How does raising interest rates slow inflation?
September 7, 2022 7:40 AM   Subscribe

So, Canada's central bank just raised interest rates a huge amount again, in order to fight inflation. But as someone who doesn't really understand the economic mechanisms of that, it seems to me like making money more expensive would just make everything more expensive. But that's obviously not the case, so what am I missing?

Like, okay, the housing market might cool so prices would drop, but if you're paying more money on your mortgage instead of for your house, how does that help?

And maybe people are borrowing less money to buy things, but then aren't companies paying more money to make things and shouldn't that drive up prices, too?

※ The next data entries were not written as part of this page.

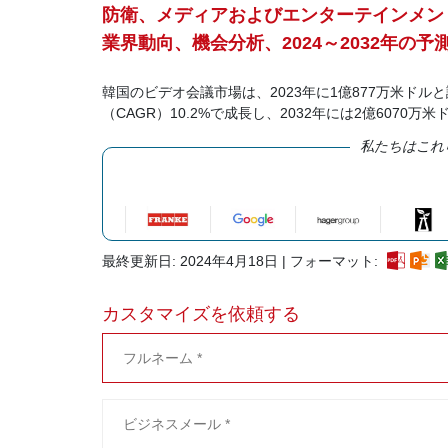
防衛、メディアおよびエンターテインメン
業界動向、機会分析、2024～2032年の予
韓国のビデオ会議市場は、2023年に1億877万米ドルと
（CAGR）10.2%で成長し、2032年には2億607
私たちはこれ
最終更新日: 2024年4月18日 | フォーマット:
カスタマイズを依頼する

Happy for either explanations or links to good explanations.
posted by jacquilynne to Work & Money (21 answers total) 6 users marked this as a favorite
 
It's my understanding that low interest rates encourage a lot of speculative investments with borrowed money which can perturb 'normal' economic activity by increasing demand which in turn increases prices.

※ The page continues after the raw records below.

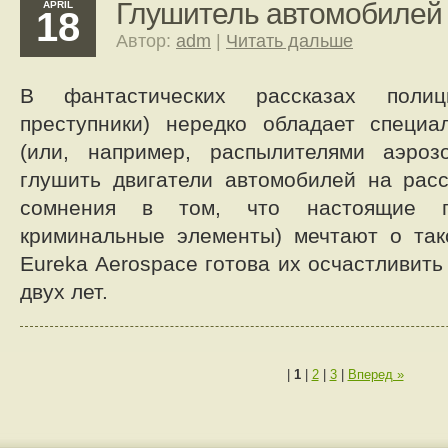
Глушитель автомобилей
APRIL
18
Автор:
adm
|
Читать дальше
В фантастических рассказах полиц
преступники) нередко обладает специа
(или, например, распылителями аэроз
глушить двигатели автомобилей на расс
сомнения в том, что настоящие п
криминальные элементы) мечтают о так
Eureka Aerospace готова их осчастливит
двух лет.
|
1
|
2
|
3
|
Вперед »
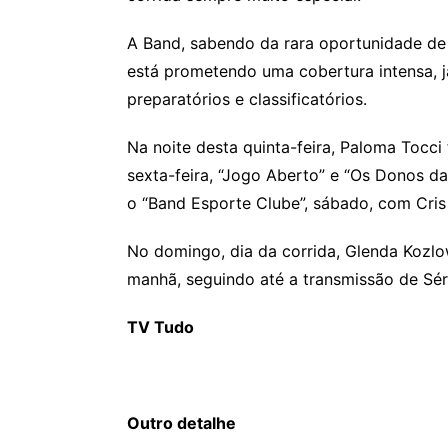
A Band, sabendo da rara oportunidade de 
está prometendo uma cobertura intensa, já
preparatórios e classificatórios.
Na noite desta quinta-feira, Paloma Tocci 
sexta-feira, “Jogo Aberto” e “Os Donos d
o “Band Esporte Clube”, sábado, com Cris
No domingo, dia da corrida, Glenda Kozlows
manhã, seguindo até a transmissão de Sér
TV Tudo
Outro detalhe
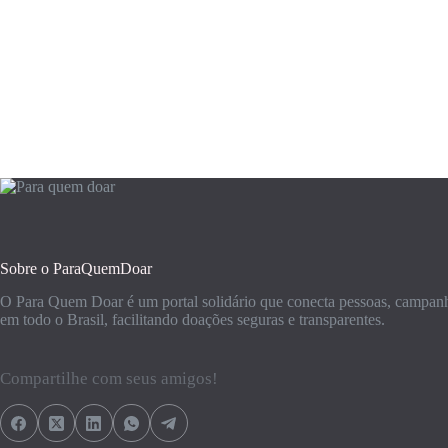
Sobre o ParaQuemDoar
O Para Quem Doar é um portal solidário que conecta pessoas, campanha
em todo o Brasil, facilitando doações seguras e transparentes.
Compartilhe com seus amigos!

To use housing as an example: If interest rates are low, there's more incentive to take out loans and 'flip' houses, thereby increasing demand (everyone buying a house to live in is now competing against someone looking to buy and resell it) and prices (people buying houses to flip need a return on their investment, so the price is higher)

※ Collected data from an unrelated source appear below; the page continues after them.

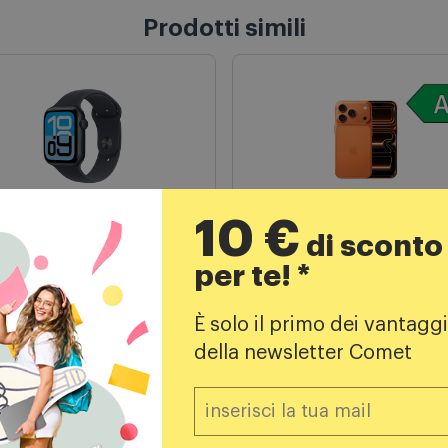
Prodotti simili
10 €
di sconto
twatch
iPhone 17
per te! *
le Watch SE 3 44mm M/L
Apple iPhone 17 Pro 1TB
 Midnight
Arancione cosmico
È solo il primo dei vantaggi
239,00
€
1839,00
€
della newsletter Comet
309,00 €
REZZO CONSIGLIATO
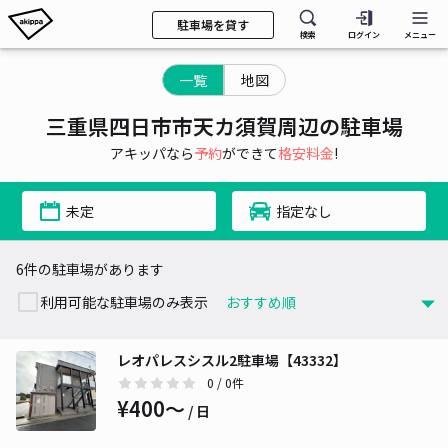
駐車場を貸す
検索
ログイン
メニュー
一覧
地図
三重県四日市市天カ須賀周辺の駐車場
アキッパなら
予約
ができて
格安料金
!
未定
指定なし
6件の駐車場があります
利用可能な駐車場のみ表示
レオパレスシスル2駐車場【43332】
0
/ 0件
¥400〜
/ 日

Raising interest rates is one way to maybe take the speculation out of the economy by providing a disincentive. Now the cost of the loan needed to buy the house isn't worth the return one would make by quickly fixing it up and reselling it.
posted by RonButNotStupid at 7:50 AM on September 7, 2022 [1 favorite]


Borrowing money gets more expensive, so people borrow less money.
People who borrow less money have to reduce their consumption.
As demand goes down, so do - eventually - prices.
What will happen first however is that companies also reduce supply to match reduced demand, which means closing factories and shops and firing people.
Which means consumption will be reduced even more, because people have to cut spending when they're unemployed.
So bascially, raising interest rates to reduce inflation often works by causing a recession. But that's the pessimistic take.

Sometimes it's good to burst a bubble, as with the housing market.
posted by sohalt at 7:51 AM on September 7, 2022 [5 favorites]


Economics is largely a pseudo-science and a lot of things the central banks do are for perception. That said if rates are higher, money is more expensive and in theory will slow inflation. I think what that means in reality is that large institutions will not borrow as much and in turn hire as much or pay as much. People and corporations will stop paying for things and then prices will, in theory, go down.
posted by geoff. at 7:54 AM on September 7, 2022 [5 favorites]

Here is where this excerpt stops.